# Further Ensemble Methods - Table1

This Jypyter Notebook takes the first table, and runs ensemble methods to try to maximise model performance. The results of this will be used in the analyses of the report. Note that we already have 100% accuracy for table1, and so we cannot improve upon this by using more ensemble methods (note that random forests, which were chosen as the optimal model for table1, are an ensemble method themself). This notebook is produced to see whether model performance can be enhanced by running ensemble methods. In order to make a comparison between results, we do not use  use GridSearchCV, and instead try to see whether we can improve upon the standard results for several classifiers by using different ensemble methods.
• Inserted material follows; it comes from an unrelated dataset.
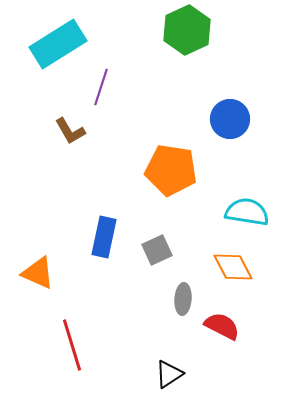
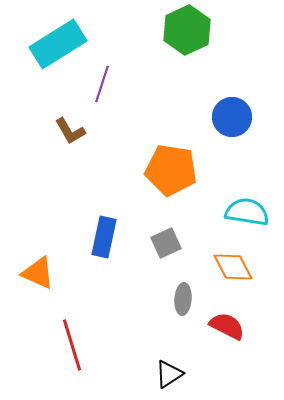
purple line: moved 1 px right, 3 px up
blue circle: moved 2 px right, 2 px up
gray square: moved 9 px right, 7 px up
red semicircle: moved 5 px right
First, we import the necessary packages, and view a summary of the data.

In [1]:
import numpy as np
import pandas as pd
import matplotlib.pyplot as plt
import seaborn as sns
%matplotlib inline

In [2]:
import warnings
warnings.filterwarnings(action = 'ignore')
# ignoring warnings, to make the results simpler to read

In [3]:
new = pd.read_excel('Data1.xlsx', sheet_name = 'Table1 - Assessments')

In [4]:
new.set_index('Patient No. (ID)', inplace=True)

In [5]:
from sklearn.model_selection import train_test_split
X = new.drop(columns=['Output'])
y = new.Output
X_train, X_test, y_train, y_test = train_test_split(X, y, test_size=0.2, random_state=12)

In [6]:
def label_encoder(y):
    if y == 'Easy':
        return 1
    if y == 'Medium':
        return 2
    if y == 'Hard':
        return 3
y_train = y_train.apply(label_encoder)
y_test = y_test.apply(label_encoder)

In [7]:
X_train.sample(5)

Unnamed: 0_level_0,Average Shoulder abduction,Average Shoulder flexion,Average Elbow flexion,Total time taken
Patient No. (ID),Unnamed: 1_level_1,Unnamed: 2_level_1,Unnamed: 3_level_1,Unnamed: 4_level_1
40,97,74,83,101
12,56,55,57,121
53,122,91,92,94
56,125,94,94,93
65,134,101,97,89


In [8]:
y_train.sample(5)

Patient No. (ID)
22    1
54    3
21    1
7     1
28    2
Name: Output, dtype: int64

## Bagging

Bagging consists of making random samples of the dataset with replacement, and training a weak learner on each. A strong learner is then used, that is a combination of these weak learners. We firstly make a simple attempt at bagging, by applying Scikit-learn's BaggingClassifier() to the eight classification models seen in table 1.

In [9]:
from sklearn.model_selection import cross_val_score
from sklearn.ensemble import RandomForestClassifier, BaggingClassifier
from xgboost import XGBClassifier
from sklearn.metrics import mean_absolute_error
from sklearn.model_selection import GridSearchCV
from sklearn.svm import SVC
from sklearn.tree import DecisionTreeClassifier
from sklearn.naive_bayes import GaussianNB
from sklearn.neighbors import KNeighborsClassifier
from sklearn.discriminant_analysis import LinearDiscriminantAnalysis
from sklearn.linear_model import LogisticRegression

In [10]:
classifiers = [SVC(), LogisticRegression(), LinearDiscriminantAnalysis(), KNeighborsClassifier(), 
               DecisionTreeClassifier(), GaussianNB(), RandomForestClassifier(), XGBClassifier()]
names = ['SVC', 'Logistic Regression', 'LDA', 'KNN', 'Decision Tree', 'GaussianNB', 'Random Forest', 'XGBoost']
for i, classifier in enumerate(classifiers):
    first_score = cross_val_score(classifier, X_train, y_train, cv=5)
    bagging_classifier = BaggingClassifier(classifier)
    bagging_score = cross_val_score(bagging_classifier, X_train, y_train, cv=5)
    print(f'First accuracy for {names[i]}: mean: {first_score.mean()}, std: {first_score.std()}')
    print(f'Bagging accuracy for {names[i]}: mean: {bagging_score.mean()}, std: {bagging_score.std()}')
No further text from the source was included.